### Work item
Print the whole listing below exactly as given, pictures excluded.

= = =

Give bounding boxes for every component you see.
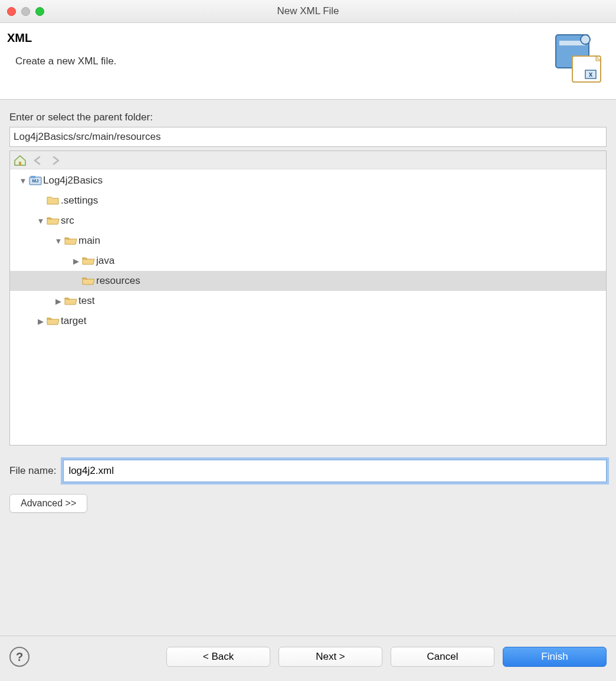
tree-nav-toolbar [10, 151, 606, 169]
new-xml-file-icon: x [551, 31, 605, 89]
cancel-button[interactable]: Cancel [391, 647, 494, 667]
folder-open-icon [47, 215, 60, 226]
tree-node[interactable]: ▼main [10, 231, 606, 251]
help-button[interactable]: ? [9, 647, 30, 667]
banner-subtitle: Create a new XML file. [15, 55, 116, 67]
file-name-input[interactable] [63, 460, 607, 482]
folder-tree-panel: ▼MJLog4j2Basics▶.settings▼src▼main▶java▶… [9, 150, 607, 446]
tree-node[interactable]: ▶.settings [10, 191, 606, 211]
forward-arrow-icon[interactable] [48, 153, 63, 168]
titlebar: New XML File [0, 0, 616, 23]
folder-open-icon [47, 316, 60, 326]
collapse-arrow-icon[interactable]: ▼ [36, 217, 45, 225]
svg-point-2 [581, 35, 590, 44]
arrow-placeholder: ▶ [36, 197, 45, 205]
tree-node-label: src [61, 215, 74, 227]
svg-text:x: x [589, 70, 593, 78]
tree-node-label: resources [96, 275, 140, 287]
parent-folder-input[interactable] [9, 127, 607, 147]
tree-node-label: Log4j2Basics [43, 175, 103, 186]
tree-node[interactable]: ▶target [10, 311, 606, 331]
folder-open-icon [64, 235, 77, 246]
tree-node-label: .settings [61, 195, 98, 207]
parent-folder-label: Enter or select the parent folder: [9, 112, 607, 123]
folder-open-icon [82, 256, 95, 266]
collapse-arrow-icon[interactable]: ▼ [54, 237, 63, 245]
folder-icon [47, 195, 60, 206]
expand-arrow-icon[interactable]: ▶ [54, 297, 63, 306]
tree-node[interactable]: ▶test [10, 291, 606, 311]
back-arrow-icon[interactable] [30, 153, 45, 168]
advanced-button[interactable]: Advanced >> [9, 494, 87, 513]
banner-heading: XML [7, 31, 116, 45]
svg-text:MJ: MJ [32, 178, 38, 184]
wizard-content: Enter or select the parent folder: ▼MJLo… [0, 100, 616, 636]
next-button[interactable]: Next > [278, 647, 382, 667]
window-title: New XML File [0, 5, 616, 17]
project-icon: MJ [29, 175, 42, 186]
tree-node-label: java [96, 255, 114, 267]
home-icon[interactable] [12, 153, 28, 168]
expand-arrow-icon[interactable]: ▶ [71, 257, 81, 266]
collapse-arrow-icon[interactable]: ▼ [18, 176, 28, 185]
tree-node[interactable]: ▶java [10, 251, 606, 271]
folder-tree[interactable]: ▼MJLog4j2Basics▶.settings▼src▼main▶java▶… [10, 169, 606, 445]
expand-arrow-icon[interactable]: ▶ [36, 317, 45, 326]
svg-rect-7 [19, 162, 21, 165]
wizard-banner: XML Create a new XML file. x [0, 23, 616, 100]
file-name-label: File name: [9, 465, 56, 477]
tree-node-label: main [78, 235, 100, 247]
finish-button[interactable]: Finish [503, 647, 607, 667]
tree-node[interactable]: ▶resources [10, 271, 606, 291]
back-button[interactable]: < Back [166, 647, 270, 667]
folder-open-icon [64, 296, 77, 306]
arrow-placeholder: ▶ [71, 277, 81, 286]
tree-node[interactable]: ▼MJLog4j2Basics [10, 171, 606, 191]
tree-node[interactable]: ▼src [10, 211, 606, 231]
folder-open-icon [82, 276, 95, 286]
wizard-footer: ? < Back Next > Cancel Finish [0, 636, 616, 681]
tree-node-label: target [61, 315, 86, 327]
tree-node-label: test [78, 295, 94, 307]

= = =

### Solution
Give bounding boxes for every component you see.
tree-nav-toolbar [10, 151, 606, 169]
new-xml-file-icon: x [551, 31, 605, 89]
cancel-button[interactable]: Cancel [391, 647, 494, 667]
folder-open-icon [47, 215, 60, 226]
tree-node[interactable]: ▼main [10, 231, 606, 251]
help-button[interactable]: ? [9, 647, 30, 667]
banner-subtitle: Create a new XML file. [15, 55, 116, 67]
file-name-input[interactable] [63, 460, 607, 482]
folder-tree-panel: ▼MJLog4j2Basics▶.settings▼src▼main▶java▶… [9, 150, 607, 446]
tree-node[interactable]: ▶.settings [10, 191, 606, 211]
forward-arrow-icon[interactable] [48, 153, 63, 168]
titlebar: New XML File [0, 0, 616, 23]
folder-open-icon [47, 316, 60, 326]
collapse-arrow-icon[interactable]: ▼ [36, 217, 45, 225]
svg-point-2 [581, 35, 590, 44]
arrow-placeholder: ▶ [36, 197, 45, 205]
tree-node-label: src [61, 215, 74, 227]
svg-text:x: x [589, 70, 593, 78]
tree-node-label: resources [96, 275, 140, 287]
parent-folder-input[interactable] [9, 127, 607, 147]
tree-node-label: Log4j2Basics [43, 175, 103, 186]
tree-node[interactable]: ▶target [10, 311, 606, 331]
folder-open-icon [64, 235, 77, 246]
tree-node-label: .settings [61, 195, 98, 207]
parent-folder-label: Enter or select the parent folder: [9, 112, 607, 123]
folder-open-icon [82, 256, 95, 266]
collapse-arrow-icon[interactable]: ▼ [54, 237, 63, 245]
folder-icon [47, 195, 60, 206]
expand-arrow-icon[interactable]: ▶ [54, 297, 63, 306]
tree-node[interactable]: ▶test [10, 291, 606, 311]
back-arrow-icon[interactable] [30, 153, 45, 168]
advanced-button[interactable]: Advanced >> [9, 494, 87, 513]
banner-heading: XML [7, 31, 116, 45]
svg-text:MJ: MJ [32, 178, 38, 184]
wizard-content: Enter or select the parent folder: ▼MJLo… [0, 100, 616, 636]
next-button[interactable]: Next > [278, 647, 382, 667]
window-title: New XML File [0, 5, 616, 17]
project-icon: MJ [29, 175, 42, 186]
tree-node-label: java [96, 255, 114, 267]
home-icon[interactable] [12, 153, 28, 168]
expand-arrow-icon[interactable]: ▶ [71, 257, 81, 266]
collapse-arrow-icon[interactable]: ▼ [18, 176, 28, 185]
tree-node[interactable]: ▶java [10, 251, 606, 271]
folder-tree[interactable]: ▼MJLog4j2Basics▶.settings▼src▼main▶java▶… [10, 169, 606, 445]
expand-arrow-icon[interactable]: ▶ [36, 317, 45, 326]
svg-rect-7 [19, 162, 21, 165]
wizard-banner: XML Create a new XML file. x [0, 23, 616, 100]
file-name-label: File name: [9, 465, 56, 477]
tree-node-label: main [78, 235, 100, 247]
finish-button[interactable]: Finish [503, 647, 607, 667]
tree-node[interactable]: ▶resources [10, 271, 606, 291]
back-button[interactable]: < Back [166, 647, 270, 667]
folder-open-icon [64, 296, 77, 306]
arrow-placeholder: ▶ [71, 277, 81, 286]
tree-node[interactable]: ▼MJLog4j2Basics [10, 171, 606, 191]
tree-node[interactable]: ▼src [10, 211, 606, 231]
folder-open-icon [82, 276, 95, 286]
wizard-footer: ? < Back Next > Cancel Finish [0, 636, 616, 681]
tree-node-label: target [61, 315, 86, 327]
tree-node-label: test [78, 295, 94, 307]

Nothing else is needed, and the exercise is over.